Segment Start: Dataset entries

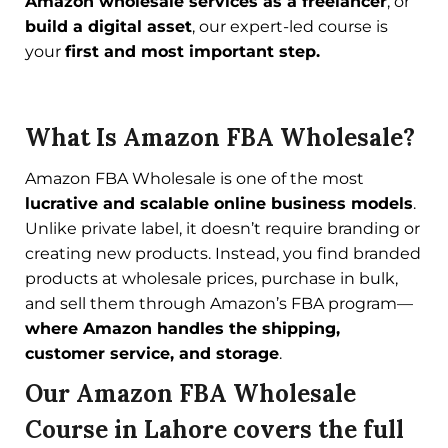
Amazon wholesale services as a freelancer
, or
build a digital asset
, our expert-led course is
your
first and most important step.
What Is Amazon FBA Wholesale?
Amazon FBA Wholesale is one of the most
lucrative and scalable online business models
.
Unlike private label, it doesn’t require branding or
creating new products. Instead, you find branded
products at wholesale prices, purchase in bulk,
and sell them through Amazon’s FBA program—
where Amazon handles the shipping,
customer service, and storage
.
Our Amazon FBA Wholesale
Course in Lahore covers the full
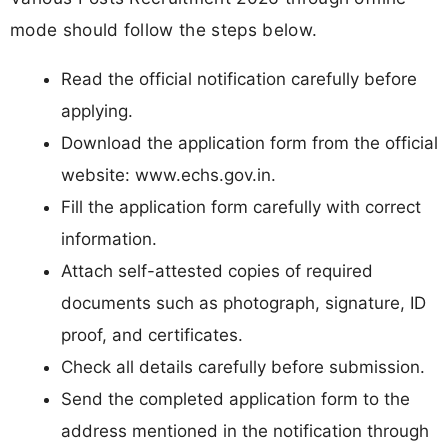
mode should follow the steps below.
Read the official notification carefully before
applying.
Download the application form from the official
website: www.echs.gov.in.
Fill the application form carefully with correct
information.
Attach self-attested copies of required
documents such as photograph, signature, ID
proof, and certificates.
Check all details carefully before submission.
Send the completed application form to the
address mentioned in the notification through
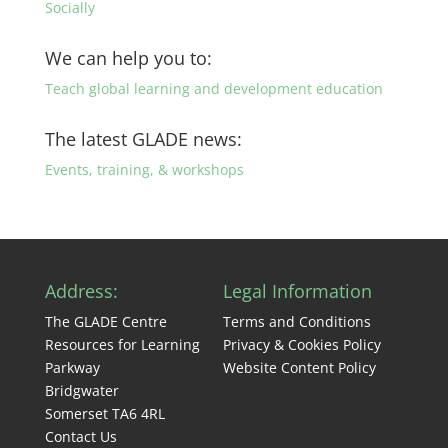
Socially
We can help you to:
Teach global learning and development education
The latest GLADE news:
Events, training, & workshops
Address:
Legal Information
The GLADE Centre
Terms and Conditions
Resources for Learning
Privacy & Cookies Policy
Parkway
Website Content Policy
Bridgwater
Somerset TA6 4RL
Contact Us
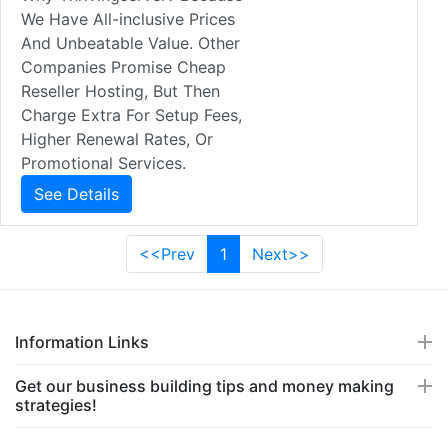
We Have All-inclusive Prices
And Unbeatable Value. Other
Companies Promise Cheap
Reseller Hosting, But Then
Charge Extra For Setup Fees,
Higher Renewal Rates, Or
Promotional Services.
See Details
<<Prev
1
Next>>
Information Links
Get our business building tips and money making
strategies!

Segment End: Dataset entries

§ **Instructions for the task**
Restate each entry word for word, leaving out any pictures.

§ **Exercise response**
Amazon wholesale services as a freelancer
, or
build a digital asset
, our expert-led course is
your
first and most important step.
What Is Amazon FBA Wholesale?
Amazon FBA Wholesale is one of the most
lucrative and scalable online business models
.
Unlike private label, it doesn’t require branding or
creating new products. Instead, you find branded
products at wholesale prices, purchase in bulk,
and sell them through Amazon’s FBA program—
where Amazon handles the shipping,
customer service, and storage
.
Our Amazon FBA Wholesale
Course in Lahore covers the full
mode should follow the steps below.
Read the official notification carefully before
applying.
Download the application form from the official
website: www.echs.gov.in.
Fill the application form carefully with correct
information.
Attach self-attested copies of required
documents such as photograph, signature, ID
proof, and certificates.
Check all details carefully before submission.
Send the completed application form to the
address mentioned in the notification through
Socially
We can help you to:
Teach global learning and development education
The latest GLADE news:
Events, training, & workshops
Address:
Legal Information
The GLADE Centre
Terms and Conditions
Resources for Learning
Privacy & Cookies Policy
Parkway
Website Content Policy
Bridgwater
Somerset TA6 4RL
Contact Us
We Have All-inclusive Prices
And Unbeatable Value. Other
Companies Promise Cheap
Reseller Hosting, But Then
Charge Extra For Setup Fees,
Higher Renewal Rates, Or
Promotional Services.
See Details
<<Prev
1
Next>>
Information Links
Get our business building tips and money making
strategies!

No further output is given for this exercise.